180.1103(3) (3)Required vote. Unless this chapter, the articles of incorporation or bylaws adopted under authority granted in the articles of incorporation require a greater vote or a vote by voting groups, the plan of merger or share exchange to be authorized shall be approved by each voting group entitled to vote separately on the plan by a majority of all the votes entitled to be cast on the plan by that voting group.
180.1103(4) (4)Separate voting by voting groups. Separate voting by voting groups is required on any of the following:
180.1103(4)(a) (a) A plan of merger if the plan contains a provision that, if contained in a proposed amendment to articles of incorporation, would require action by one or more separate voting groups on the proposed amendment under s. 180.1004, except as provided in s. 180.1707.
180.1103(4)(b) (b) A plan of share exchange by each class or series of shares included in the exchange, with each class or series constituting a separate voting group.
180.1103(5) (5)When shareholder approval of merger not required.

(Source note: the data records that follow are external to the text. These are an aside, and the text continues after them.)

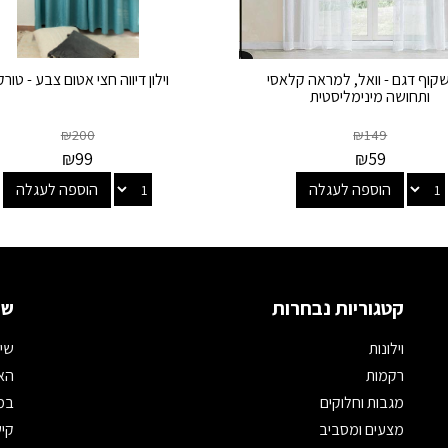
 שקוף דגם - וואל, למראה קלאסי
וילון דיווה חצי אטום צבע - טורק
ותחושה מינימליסטית
₪
200
₪
149
₪
99
₪
59
הוספה לעגלה
הוספה לעגלה
קטגוריות נבחרות
שמ
וילונות
שיר
רקמות
האת
מגבות וחלוקים
במי
מצעים ומסביב
קיש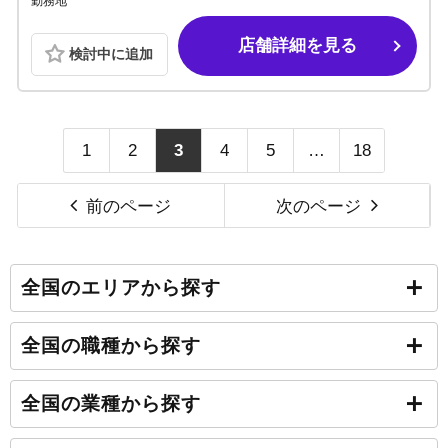
勤務地
店舗詳細を見る
検討中に追加
1
2
3
4
5
…
18
前のページ
次のページ
全国のエリアから探す
全国の職種から探す
全国の業種から探す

180.1103(5)(a)(a) In this subsection:
180.1103(5)(a)1. 1. "Participating shares" means shares that entitle their holders to participate, without limitation, in distributions.

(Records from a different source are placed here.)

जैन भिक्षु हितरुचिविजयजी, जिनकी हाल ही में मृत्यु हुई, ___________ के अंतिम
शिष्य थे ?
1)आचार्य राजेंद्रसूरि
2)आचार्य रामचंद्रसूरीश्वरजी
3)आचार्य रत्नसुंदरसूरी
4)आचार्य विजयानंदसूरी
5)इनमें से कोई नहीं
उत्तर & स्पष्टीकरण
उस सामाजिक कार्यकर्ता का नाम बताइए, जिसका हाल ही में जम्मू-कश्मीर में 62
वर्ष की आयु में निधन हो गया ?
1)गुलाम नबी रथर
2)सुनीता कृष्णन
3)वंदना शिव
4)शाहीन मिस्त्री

180.1103(5)(a)2. 2. "Voting shares" means shares that entitle their holders to vote unconditionally in elections of directors.
180.1103(5)(b) (b) Action by the shareholders of the surviving corporation on a plan of merger is not required if all of the following conditions are satisfied:
180.1103(5)(b)1. 1. The articles of incorporation of the surviving corporation will not differ, except for amendments enumerated in s. 180.1002, from its articles of incorporation before the merger.
180.1103(5)(b)2. 2. Each shareholder of the surviving corporation whose shares were outstanding immediately before the effective date of the merger will hold the same number of shares, with identical designations, preferences, limitations and relative rights, immediately after.
180.1103(5)(b)3. 3. The number of voting shares outstanding immediately after the merger, plus the number of voting shares issuable as a result of the merger, either by the conversion of securities issued pursuant to the merger or the exercise of rights or warrants issued pursuant to the merger, will not exceed by more than 20% the total number of voting shares of the surviving corporation outstanding immediately before the merger.
180.1103(5)(b)4. 4. The number of participating shares outstanding immediately after the merger, plus the number of participating shares issuable as a result of the merger, either by the conversion of securities issued pursuant to the merger or the exercise of rights or warrants issued pursuant to the merger, will not exceed by more than 20% the total number of participating shares of the surviving corporation outstanding immediately before the merger.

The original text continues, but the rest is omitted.